- Your assignment -
Leaving out all pictures, retype the records exactly.

- Task material -
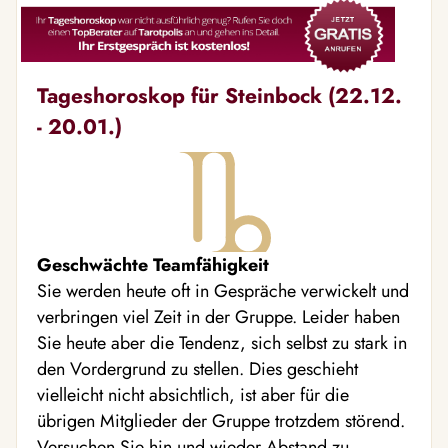
Tageshoroskop für Steinbock (22.12.
- 20.01.)
Geschwächte Teamfähigkeit
Sie werden heute oft in Gespräche verwickelt und
verbringen viel Zeit in der Gruppe. Leider haben
Sie heute aber die Tendenz, sich selbst zu stark in
den Vordergrund zu stellen. Dies geschieht
vielleicht nicht absichtlich, ist aber für die
übrigen Mitglieder der Gruppe trotzdem störend.
Versuchen Sie hin und wieder Abstand zu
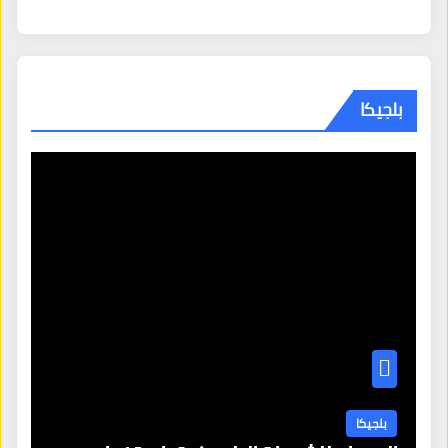
بلجيكا
بلجيكا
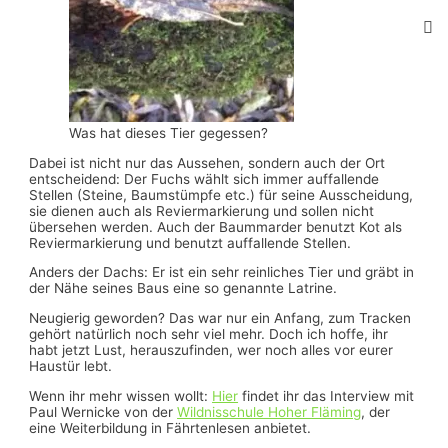
Was hat dieses Tier gegessen?
Dabei ist nicht nur das Aussehen, sondern auch der Ort
entscheidend: Der Fuchs wählt sich immer auffallende
Stellen (Steine, Baumstümpfe etc.) für seine Ausscheidung,
sie dienen auch als Reviermarkierung und sollen nicht
übersehen werden. Auch der Baummarder benutzt Kot als
Reviermarkierung und benutzt auffallende Stellen.
Anders der Dachs: Er ist ein sehr reinliches Tier und gräbt in
der Nähe seines Baus eine so genannte Latrine.
Neugierig geworden? Das war nur ein Anfang, zum Tracken
gehört natürlich noch sehr viel mehr. Doch ich hoffe, ihr
habt jetzt Lust, herauszufinden, wer noch alles vor eurer
Haustür lebt.
Wenn ihr mehr wissen wollt:
Hier
findet ihr das Interview mit
Paul Wernicke von der
Wildnisschule Hoher Fläming
, der
eine Weiterbildung in Fährtenlesen anbietet.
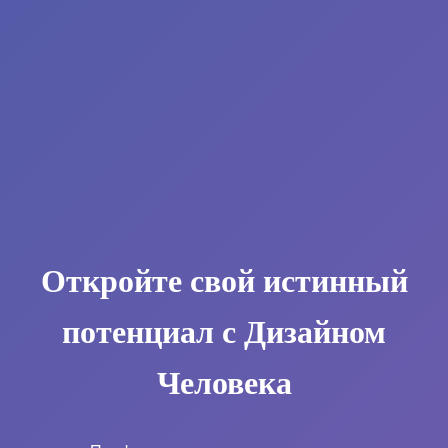
Откройте свой истинный
потенциал с Дизайном
Человека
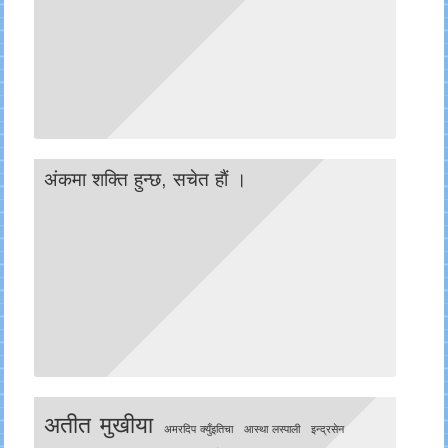
अंकमा शक्ति हुन्छ, सचेत हाैं ।
अतीत मुखीया
अमरदिप क्युँइतिचा
आस्था लस्पाली
इन्द्रसेन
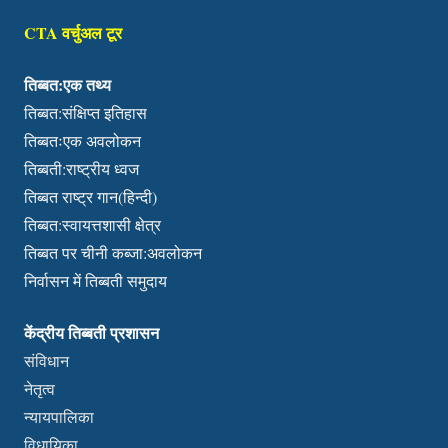
CTA वर्चुअल टूर
तिब्बत:एक तथ्य
तिब्बत:संक्षिप्त इतिहास
तिब्बतःएक अवलोकन
तिब्बती:राष्ट्रीय ध्वज
तिब्बत राष्ट्र गान(हिन्दी)
तिब्बत:स्वायत्तशासी क्षेत्र
तिब्बत पर चीनी कब्जा:अवलोकन
निर्वासन में तिब्बती समुदाय
केंद्रीय तिब्बती प्रशासन
संविधान
नेतृत्व
न्यायपालिका
विधायिका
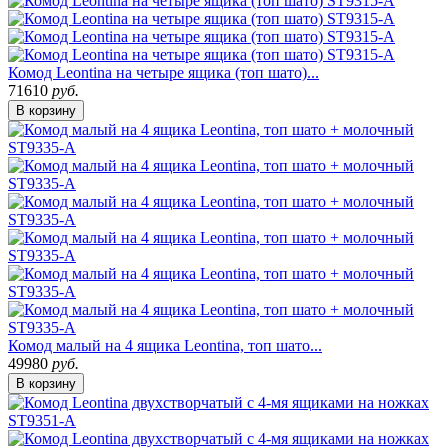
Комод Leontina на четыре ящика (топ шато)...
71610
руб.
В корзину
Комод малый на 4 ящика Leontina, топ шато...
49980
руб.
В корзину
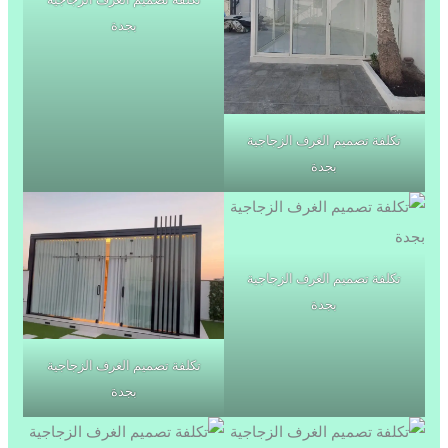
بجدة
تكلفة تصميم الغرف الزجاجية
بجدة
تكلفة تصميم الغرف الزجاجية
بجدة
تكلفة تصميم الغرف الزجاجية
بجدة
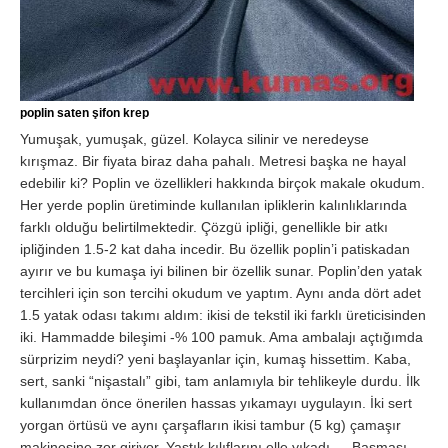
poplin saten şifon krep
Yumuşak, yumuşak, güzel. Kolayca silinir ve neredeyse
kırışmaz. Bir fiyata biraz daha pahalı. Metresi başka ne hayal
edebilir ki? Poplin ve özellikleri hakkında birçok makale okudum.
Her yerde poplin üretiminde kullanılan ipliklerin kalınlıklarında
farklı olduğu belirtilmektedir. Çözgü ipliği, genellikle bir atkı
ipliğinden 1.5-2 kat daha incedir. Bu özellik poplin’i patiskadan
ayırır ve bu kumaşa iyi bilinen bir özellik sunar. Poplin’den yatak
tercihleri ​​için son tercihi okudum ve yaptım. Aynı anda dört adet
1.5 yatak odası takımı aldım: ikisi de tekstil iki farklı üreticisinden
iki. Hammadde bileşimi -% 100 pamuk. Ama ambalajı açtığımda
sürprizim neydi? yeni başlayanlar için, kumaş hissettim. Kaba,
sert, sanki “nişastalı” gibi, tam anlamıyla bir tehlikeyle durdu. İlk
kullanımdan önce önerilen hassas yıkamayı uygulayın. İki sert
yorgan örtüsü ve aynı çarşafların ikisi tambur (5 kg) çamaşır
makinesine zor giriyor. Yastık kılıflarını elle yıkadı … Basması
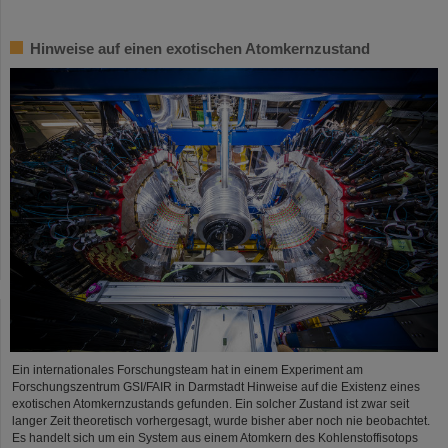
Hinweise auf einen exotischen Atomkernzustand
Ein internationales Forschungsteam hat in einem Experiment am
Forschungszentrum GSI/FAIR in Darmstadt Hinweise auf die Existenz eines
exotischen Atomkernzustands gefunden. Ein solcher Zustand ist zwar seit
langer Zeit theoretisch vorhergesagt, wurde bisher aber noch nie beobachtet.
Es handelt sich um ein System aus einem Atomkern des Kohlenstoffisotops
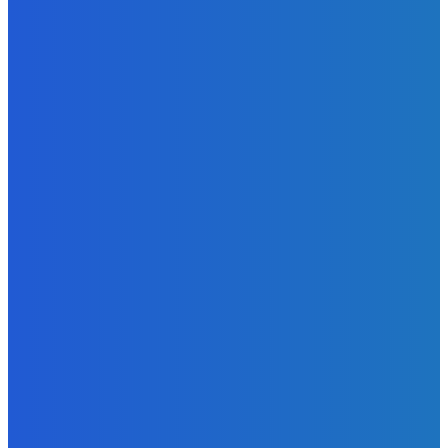
Ktoré sú naj ?
Redakcia
-
7. augusta 2026
Zábava
No nič lopta je guľatá treba sa točiť ideme ďalej
Redakcia
-
7. augusta 2026
Slovensko
Svetový newsfilter: Objavujú sa náznaky, že Západ sa
pokúša o dialóg s Ruskom (VIDEO)
Redakcia
-
7. augusta 2026
POPULÁRNE
Zábava
9070
Slovensko
6680
MMA
6261
Ekonomika
976
Nezaradené
891
Zahraničie
355
Magazín
70
Bývanie
63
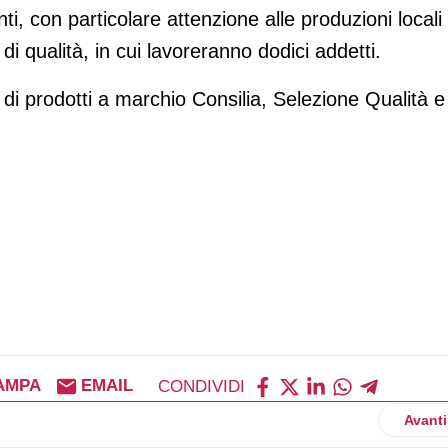
i, con particolare attenzione alle produzioni locali
di qualità, in cui lavoreranno dodici addetti.
i prodotti a marchio Consilia, Selezione Qualità e
AMPA
EMAIL
CONDIVIDI
 on line da casa e ritiri in store con un click (and collect!)
Artico
Avanti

- Response box -
Tageshoroskop für Steinbock (22.12.
- 20.01.)
Geschwächte Teamfähigkeit
Sie werden heute oft in Gespräche verwickelt und
verbringen viel Zeit in der Gruppe. Leider haben
Sie heute aber die Tendenz, sich selbst zu stark in
den Vordergrund zu stellen. Dies geschieht
vielleicht nicht absichtlich, ist aber für die
übrigen Mitglieder der Gruppe trotzdem störend.
Versuchen Sie hin und wieder Abstand zu
بلجيكا
بلجيكا
Was hat dieses Tier gegessen?
Dabei ist nicht nur das Aussehen, sondern auch der Ort
entscheidend: Der Fuchs wählt sich immer auffallende
Stellen (Steine, Baumstümpfe etc.) für seine Ausscheidung,
sie dienen auch als Reviermarkierung und sollen nicht
übersehen werden. Auch der Baummarder benutzt Kot als
Reviermarkierung und benutzt auffallende Stellen.
Anders der Dachs: Er ist ein sehr reinliches Tier und gräbt in
der Nähe seines Baus eine so genannte Latrine.
Neugierig geworden? Das war nur ein Anfang, zum Tracken
gehört natürlich noch sehr viel mehr. Doch ich hoffe, ihr
habt jetzt Lust, herauszufinden, wer noch alles vor eurer
Haustür lebt.
Wenn ihr mehr wissen wollt:
Hier
findet ihr das Interview mit
Paul Wernicke von der
Wildnisschule Hoher Fläming
, der
eine Weiterbildung in Fährtenlesen anbietet.
Откройте свой истинный
потенциал с Дизайном
Человека
अंकमा शक्ति हुन्छ, सचेत हाैं ।
अतीत मुखीया
अमरदिप क्युँइतिचा
आस्था लस्पाली
इन्द्रसेन
CTA वर्चुअल टूर
तिब्बत:एक तथ्य
तिब्बत:संक्षिप्त इतिहास
तिब्बतःएक अवलोकन
तिब्बती:राष्ट्रीय ध्वज
तिब्बत राष्ट्र गान(हिन्दी)
तिब्बत:स्वायत्तशासी क्षेत्र
तिब्बत पर चीनी कब्जा:अवलोकन
निर्वासन में तिब्बती समुदाय
केंद्रीय तिब्बती प्रशासन
संविधान
नेतृत्व
न्यायपालिका
विधायिका
Комод Leontina на четыре ящика (топ шато)...
71610
руб.
В корзину
Комод малый на 4 ящика Leontina, топ шато...
49980
руб.
В корзину
بجدة
تكلفة تصميم الغرف الزجاجية
بجدة
تكلفة تصميم الغرف الزجاجية
بجدة
تكلفة تصميم الغرف الزجاجية
بجدة
poplin saten şifon krep
Yumuşak, yumuşak, güzel. Kolayca silinir ve neredeyse
kırışmaz. Bir fiyata biraz daha pahalı. Metresi başka ne hayal
edebilir ki? Poplin ve özellikleri hakkında birçok makale okudum.
Her yerde poplin üretiminde kullanılan ipliklerin kalınlıklarında
farklı olduğu belirtilmektedir. Çözgü ipliği, genellikle bir atkı
ipliğinden 1.5-2 kat daha incedir. Bu özellik poplin’i patiskadan
ayırır ve bu kumaşa iyi bilinen bir özellik sunar. Poplin’den yatak
tercihleri ​​için son tercihi okudum ve yaptım. Aynı anda dört adet
1.5 yatak odası takımı aldım: ikisi de tekstil iki farklı üreticisinden
iki. Hammadde bileşimi -% 100 pamuk. Ama ambalajı açtığımda
sürprizim neydi? yeni başlayanlar için, kumaş hissettim. Kaba,
sert, sanki “nişastalı” gibi, tam anlamıyla bir tehlikeyle durdu. İlk
kullanımdan önce önerilen hassas yıkamayı uygulayın. İki sert
yorgan örtüsü ve aynı çarşafların ikisi tambur (5 kg) çamaşır
makinesine zor giriyor. Yastık kılıflarını elle yıkadı … Basması
Hinweise auf einen exotischen Atomkernzustand
Ein internationales Forschungsteam hat in einem Experiment am
Forschungszentrum GSI/FAIR in Darmstadt Hinweise auf die Existenz eines
exotischen Atomkernzustands gefunden. Ein solcher Zustand ist zwar seit
langer Zeit theoretisch vorhergesagt, wurde bisher aber noch nie beobachtet.
Es handelt sich um ein System aus einem Atomkern des Kohlenstoffisotops
Ktoré sú naj ?
Redakcia
-
7. augusta 2026
Zábava
No nič lopta je guľatá treba sa točiť ideme ďalej
Redakcia
-
7. augusta 2026
Slovensko
Svetový newsfilter: Objavujú sa náznaky, že Západ sa
pokúša o dialóg s Ruskom (VIDEO)
Redakcia
-
7. augusta 2026
POPULÁRNE
Zábava
9070
Slovensko
6680
MMA
6261
Ekonomika
976
Nezaradené
891
Zahraničie
355
Magazín
70
Bývanie
63
i, con particolare attenzione alle produzioni locali
di qualità, in cui lavoreranno dodici addetti.
i prodotti a marchio Consilia, Selezione Qualità e
AMPA
EMAIL
CONDIVIDI
 on line da casa e ritiri in store con un click (and collect!)
Artico
Avanti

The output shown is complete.